Dataset entries
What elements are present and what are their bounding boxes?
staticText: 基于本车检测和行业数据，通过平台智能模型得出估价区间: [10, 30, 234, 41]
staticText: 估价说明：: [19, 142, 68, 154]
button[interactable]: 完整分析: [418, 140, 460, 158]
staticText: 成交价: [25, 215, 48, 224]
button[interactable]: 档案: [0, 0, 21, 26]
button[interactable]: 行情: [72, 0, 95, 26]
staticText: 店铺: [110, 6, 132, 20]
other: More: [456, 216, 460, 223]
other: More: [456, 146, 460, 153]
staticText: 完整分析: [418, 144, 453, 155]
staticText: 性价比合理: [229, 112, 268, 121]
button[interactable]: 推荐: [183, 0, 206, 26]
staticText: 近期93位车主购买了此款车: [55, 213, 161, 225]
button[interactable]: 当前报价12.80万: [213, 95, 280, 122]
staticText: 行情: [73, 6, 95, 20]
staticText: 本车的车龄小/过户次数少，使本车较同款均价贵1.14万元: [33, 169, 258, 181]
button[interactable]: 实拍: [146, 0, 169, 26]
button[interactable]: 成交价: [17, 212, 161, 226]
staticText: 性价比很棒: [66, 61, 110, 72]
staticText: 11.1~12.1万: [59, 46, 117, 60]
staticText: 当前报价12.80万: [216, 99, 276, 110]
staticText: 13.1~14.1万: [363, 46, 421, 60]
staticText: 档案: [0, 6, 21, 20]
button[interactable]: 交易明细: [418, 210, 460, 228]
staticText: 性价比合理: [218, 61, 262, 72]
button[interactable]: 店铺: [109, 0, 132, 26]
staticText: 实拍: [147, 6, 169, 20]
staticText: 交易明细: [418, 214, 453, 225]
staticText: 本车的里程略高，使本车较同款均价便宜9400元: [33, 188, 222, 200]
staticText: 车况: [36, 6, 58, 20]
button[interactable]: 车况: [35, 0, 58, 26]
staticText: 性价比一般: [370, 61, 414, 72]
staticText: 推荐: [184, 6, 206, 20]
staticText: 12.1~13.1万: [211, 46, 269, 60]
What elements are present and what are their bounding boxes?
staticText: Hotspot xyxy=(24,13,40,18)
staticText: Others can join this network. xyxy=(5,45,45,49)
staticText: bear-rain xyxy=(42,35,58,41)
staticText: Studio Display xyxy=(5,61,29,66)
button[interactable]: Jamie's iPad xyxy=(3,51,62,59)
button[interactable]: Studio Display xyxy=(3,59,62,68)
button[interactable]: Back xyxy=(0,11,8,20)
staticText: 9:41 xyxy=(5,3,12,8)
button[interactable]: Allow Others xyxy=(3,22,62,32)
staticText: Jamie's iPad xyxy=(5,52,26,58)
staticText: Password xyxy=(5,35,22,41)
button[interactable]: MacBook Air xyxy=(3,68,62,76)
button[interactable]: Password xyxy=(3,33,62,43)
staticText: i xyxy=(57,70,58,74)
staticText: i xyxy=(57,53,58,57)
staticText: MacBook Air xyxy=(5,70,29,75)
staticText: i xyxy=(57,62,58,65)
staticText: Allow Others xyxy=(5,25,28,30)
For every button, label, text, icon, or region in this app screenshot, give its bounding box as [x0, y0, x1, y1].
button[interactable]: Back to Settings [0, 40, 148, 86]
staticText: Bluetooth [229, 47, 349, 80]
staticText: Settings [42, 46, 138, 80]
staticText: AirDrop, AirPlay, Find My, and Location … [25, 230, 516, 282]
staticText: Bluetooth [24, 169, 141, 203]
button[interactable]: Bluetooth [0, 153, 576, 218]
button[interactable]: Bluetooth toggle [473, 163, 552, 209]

== WHAT THE TASK ASKS ==
Take the entries above and repeat them verbatim.

== WRITTEN RESPONSE ==
What elements are present and what are their bounding boxes?
staticText: 基于本车检测和行业数据，通过平台智能模型得出估价区间: [10, 30, 234, 41]
staticText: 估价说明：: [19, 142, 68, 154]
button[interactable]: 完整分析: [418, 140, 460, 158]
staticText: 成交价: [25, 215, 48, 224]
button[interactable]: 档案: [0, 0, 21, 26]
button[interactable]: 行情: [72, 0, 95, 26]
staticText: 店铺: [110, 6, 132, 20]
other: More: [456, 216, 460, 223]
other: More: [456, 146, 460, 153]
staticText: 完整分析: [418, 144, 453, 155]
staticText: 性价比合理: [229, 112, 268, 121]
button[interactable]: 推荐: [183, 0, 206, 26]
staticText: 近期93位车主购买了此款车: [55, 213, 161, 225]
button[interactable]: 当前报价12.80万: [213, 95, 280, 122]
staticText: 行情: [73, 6, 95, 20]
staticText: 本车的车龄小/过户次数少，使本车较同款均价贵1.14万元: [33, 169, 258, 181]
button[interactable]: 实拍: [146, 0, 169, 26]
button[interactable]: 成交价: [17, 212, 161, 226]
staticText: 性价比很棒: [66, 61, 110, 72]
staticText: 11.1~12.1万: [59, 46, 117, 60]
staticText: 当前报价12.80万: [216, 99, 276, 110]
staticText: 13.1~14.1万: [363, 46, 421, 60]
staticText: 档案: [0, 6, 21, 20]
button[interactable]: 交易明细: [418, 210, 460, 228]
staticText: 性价比合理: [218, 61, 262, 72]
button[interactable]: 店铺: [109, 0, 132, 26]
staticText: 实拍: [147, 6, 169, 20]
staticText: 交易明细: [418, 214, 453, 225]
staticText: 本车的里程略高，使本车较同款均价便宜9400元: [33, 188, 222, 200]
staticText: 车况: [36, 6, 58, 20]
button[interactable]: 车况: [35, 0, 58, 26]
staticText: 性价比一般: [370, 61, 414, 72]
staticText: 推荐: [184, 6, 206, 20]
staticText: 12.1~13.1万: [211, 46, 269, 60]
What elements are present and what are their bounding boxes?
staticText: Hotspot xyxy=(24,13,40,18)
staticText: Others can join this network. xyxy=(5,45,45,49)
staticText: bear-rain xyxy=(42,35,58,41)
staticText: Studio Display xyxy=(5,61,29,66)
button[interactable]: Jamie's iPad xyxy=(3,51,62,59)
button[interactable]: Studio Display xyxy=(3,59,62,68)
button[interactable]: Back xyxy=(0,11,8,20)
staticText: 9:41 xyxy=(5,3,12,8)
button[interactable]: Allow Others xyxy=(3,22,62,32)
staticText: Jamie's iPad xyxy=(5,52,26,58)
staticText: Password xyxy=(5,35,22,41)
button[interactable]: MacBook Air xyxy=(3,68,62,76)
button[interactable]: Password xyxy=(3,33,62,43)
staticText: i xyxy=(57,70,58,74)
staticText: i xyxy=(57,53,58,57)
staticText: MacBook Air xyxy=(5,70,29,75)
staticText: i xyxy=(57,62,58,65)
staticText: Allow Others xyxy=(5,25,28,30)
For every button, label, text, icon, or region in this app screenshot, give its bounding box as [x0, y0, x1, y1].
button[interactable]: Back to Settings [0, 40, 148, 86]
staticText: Bluetooth [229, 47, 349, 80]
staticText: Settings [42, 46, 138, 80]
staticText: AirDrop, AirPlay, Find My, and Location … [25, 230, 516, 282]
staticText: Bluetooth [24, 169, 141, 203]
button[interactable]: Bluetooth [0, 153, 576, 218]
button[interactable]: Bluetooth toggle [473, 163, 552, 209]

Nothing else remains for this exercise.